The Covid-19 pandemic rocked the health industry last year, but what can health systems and health plans expect financially?
Advisory Board‘s Natalie Trebes and Christopher Kerns sit down with Rachel Woods of Radio Advisory to discuss the financial outlook for health systems and health plans for the remainder of 2021 and beyond.
Read a slightly edited excerpt from the interview below and download the episode for the full interview.
Rachel Woods: The financial outlook is very different, not only because of the very specific conditions of the crisis we are going through, but also because one segment of the industry will not look like another. And even if you look at the same segments over the same time period, we still see differences. Christopher, how was the performance distribution on the hospital side of the industry?
Christopher Kerns: If we look at the numbers on sales development, margin performance and overall cash flow performance, we found that by the end of 2020 even the 25th percentile of high performers performed a little better than the year before, which I think surprised a lot of people, but also the 75th percentile of the performers.
So what we saw was a growing gap between the haves and the haves when it came to hospitals and health systems. The larger, financially stronger organizations thus fared better and extended their lead over smaller organizations.
Well, that’s not true across the board, there have been a number of large organizations that have struggled and there have been a number of smaller organizations that have thrived, but by and large we have seen an expansion of the performance in 2020 that we have have not seen several years.
Forest: And what is your prediction of how this gap will change over time? Do we expect it to continue expanding or maybe move back to where it was in 2019?
Kerns: I would expect at least some stability of this gap, if not an increase in the course of the year. And one of the main reasons for that is the huge cost increases we’ve seen down the line – labor, materials, technology – and these will hit disproportionately smaller businesses that either don’t have the financial cushion or, frankly, the flexibility to handle them To bear costs or to adopt different personnel, supply or technology models. So I think we will see a slightly larger expansion between the haves and the haves in the course of 2021, and probably through 2022 as well.
Forest: Natalie, is the problem of having and not having the same problem with health insurance?

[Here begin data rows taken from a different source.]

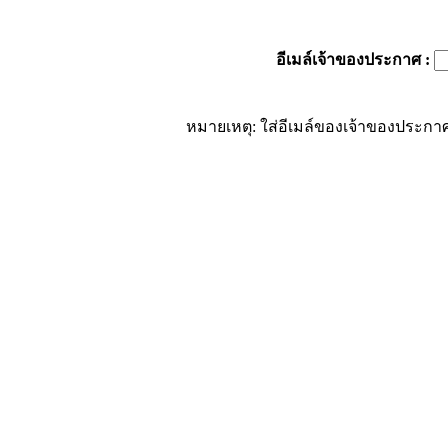
อีเมล์เจ้าของประกาศ
:
หมายเหตุ: ใส่อีเมล์ของเจ้าของประกาศ 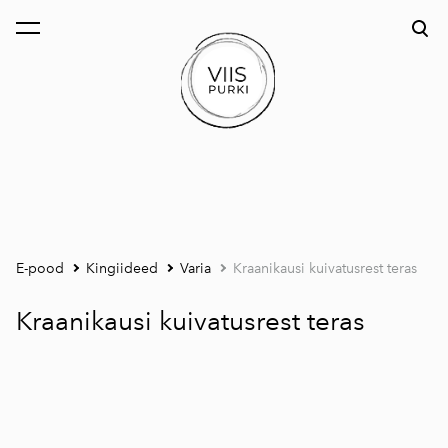
lisati ostukorvi.
Vaata ostukorvi
E-pood
Kingiideed
Varia
Kraanikausi kuivatusrest teras
Kraanikausi kuivatusrest teras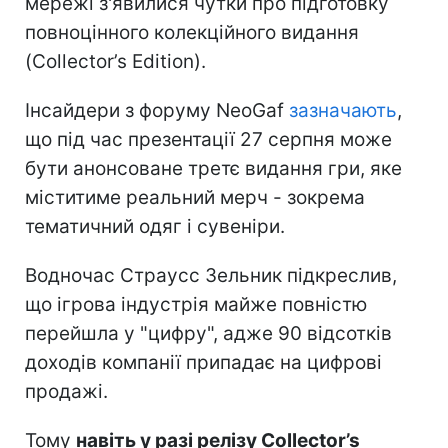
мережі з'явилися чутки про підготовку
повноцінного колекційного видання
(Collector’s Edition).
Інсайдери з форуму NeoGaf
зазначають
,
що під час презентації 27 серпня може
бути анонсоване третє видання гри, яке
міститиме реальний мерч - зокрема
тематичний одяг і сувеніри.
Водночас Страусс Зельник підкреслив,
що ігрова індустрія майже повністю
перейшла у "цифру", адже 90 відсотків
доходів компанії припадає на цифрові
продажі.
Тому
навіть у разі релізу Collector’s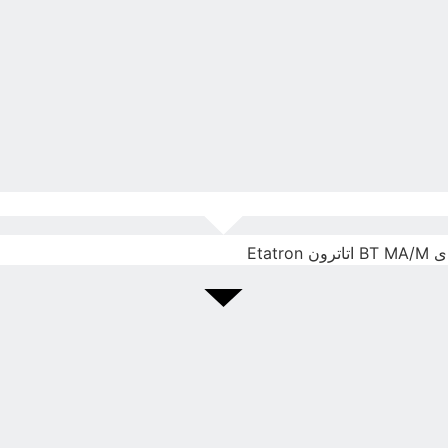
Etatr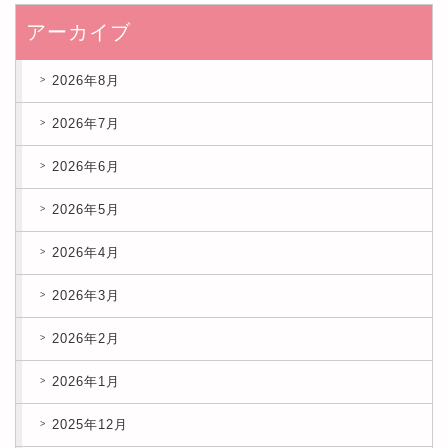
アーカイブ
2026年8月
2026年7月
2026年6月
2026年5月
2026年4月
2026年3月
2026年2月
2026年1月
2025年12月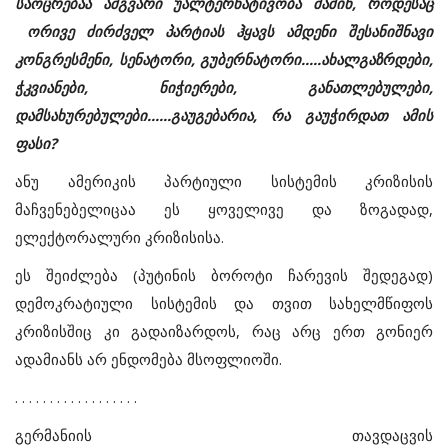
საოცრებაა ამგვარი უალტერნატივობა მაშინ, როდესაც
ორივე ძირძველ პარტიას ჰყავს ამდენი შესანიშნავი
კონგრესმენი, სენატორი, გუბერნატორი.....ახალგაზრდები,
ჭკვიანები, ნიჭიერები, განათლებულები,
დამსახურებულები......გაუგებარია, რა გაუჭირდათ ამის
ფასი?
ანუ ამერიკის პარტიული სისტემის კრიზისის
მაჩვენებელიცაა ეს ყოველივე და ზოგადად,
ელექტორალური კრიზისისა.
ეს შეიძლება (პუტინის ბოროტი ჩარევის შედეგად)
დემოკრატიული სისტემის და თვით სახელმწიფოს
კრიზისშიც კი გადაიზარდოს, რაც არც ერთ გონიერ
ადამიანს არ ენდომება მსოფლიოში.
. . . . . . . . . . . . . . . . . .
გერმანიის თავდაცვის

Natalie Trebes: Yes, I don’t think it’s that extreme, or rather, I think there are the have-a-little and the have-many rather than the haves and the have-nots, but the big variable for the plans is theirs Enrollment mix. And I think it’s worth teasing this out based on the health plan type.
The big national plans you see now are making headlines for their massive gains, there is a reason; With their different companies, they are particularly well positioned for such school shifts. Most of them have really sizable Medicaid businesses. So they were willing to take some of that decline in employer coverage right into their own business, rather than lose it to other plans. In my opinion Cigna and Centene are both interesting outliers there; Cigna is pretty heavily focused on the commercial space, Centene is pretty heavily focused on the Medicaid space. But in general, the extremely high profit margins may be causing a stir right now, but these are blind enrollment shifts. And again, they’ll pay back the discounts later.

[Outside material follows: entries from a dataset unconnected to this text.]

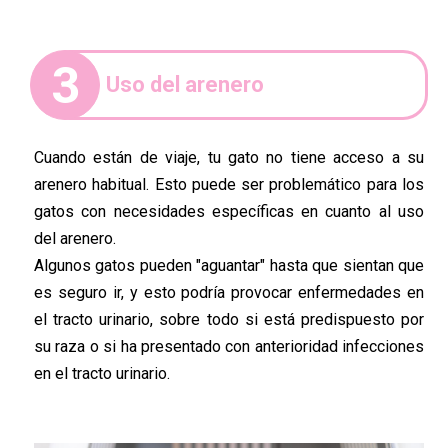
3
Uso del arenero
Cuando están de viaje, tu gato no tiene acceso a su
arenero habitual. Esto puede ser problemático para los
gatos con necesidades específicas en cuanto al uso
del arenero.
Algunos gatos pueden "aguantar" hasta que sientan que
es seguro ir, y esto podría provocar enfermedades en
el tracto urinario, sobre todo si está predispuesto por
su raza o si ha presentado con anterioridad infecciones
en el tracto urinario.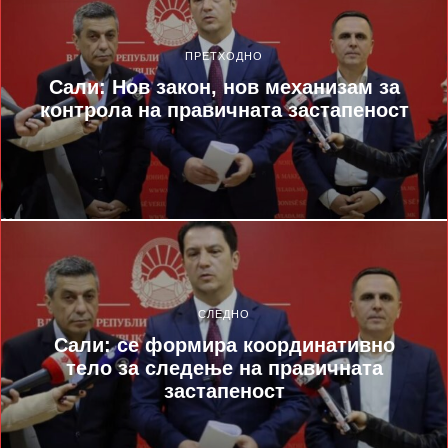
ПРЕТХОДНО
Сали: Нов закон, нов механизам за
контрола на правичната застапеност
СЛЕДНО
Сали: се формира координативно
тело за следење на правичната
застапеност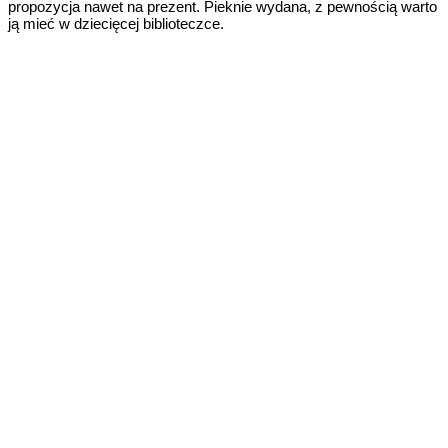
propozycja nawet na prezent. Pieknie wydana, z pewnością warto
ją mieć w dziecięcej biblioteczce.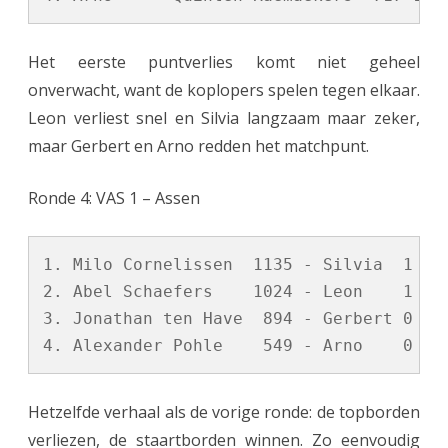
Het eerste puntverlies komt niet geheel
onverwacht, want de koplopers spelen tegen elkaar.
Leon verliest snel en Silvia langzaam maar zeker,
maar Gerbert en Arno redden het matchpunt.
Ronde 4: VAS 1 – Assen
1. Milo Cornelissen  1135 - Silvia  1 - 0
2. Abel Schaefers    1024 - Leon    1 - 0
3. Jonathan ten Have  894 - Gerbert 0 - 1
Hetzelfde verhaal als de vorige ronde: de topborden
verliezen, de staartborden winnen. Zo eenvoudig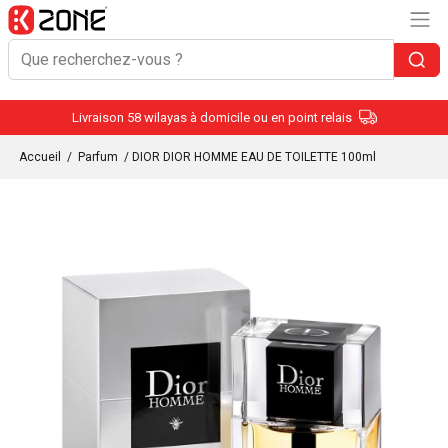
Livraison 58 wilayas à domicile ou en point relais
Accueil
/
Parfum
/ DIOR DIOR HOMME EAU DE TOILETTE 100ml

Forest: What about plans that are a little smaller? I think like a regional blues plan, what do we see there?
Trebes: Well, in my opinion the blues plans are particularly special, they are usually very difficult in the employers’ area, both self-financed and fully financed. And I make this distinction because it’s worth noting that a fully funded business is more profitable than a self-funded business.
Therefore, a decline in employer coverage can be particularly painful for them compared to nationals, who are largely self-financed. And then again because of this mix, they had less opportunity to capture this new Medicaid registration.
And finally, they are deeply integrated into their local market. So any kind of regional variation of what was going on with the economy or Covid policy will hit them more dramatically. So if we look at the blues, there is a range of about 12 percentage points in the margins over the blues from minus 5% to 7% positive. So the haves and the have-nots really play out in the blues room.
Forest: And what about the even smaller plans, I think the local ones?
Trebes: This is where the differences in portfolio and geography become even more extreme, but on average these plans have tended to increase enrollment in the government sector, and particularly Medicaid and individuals.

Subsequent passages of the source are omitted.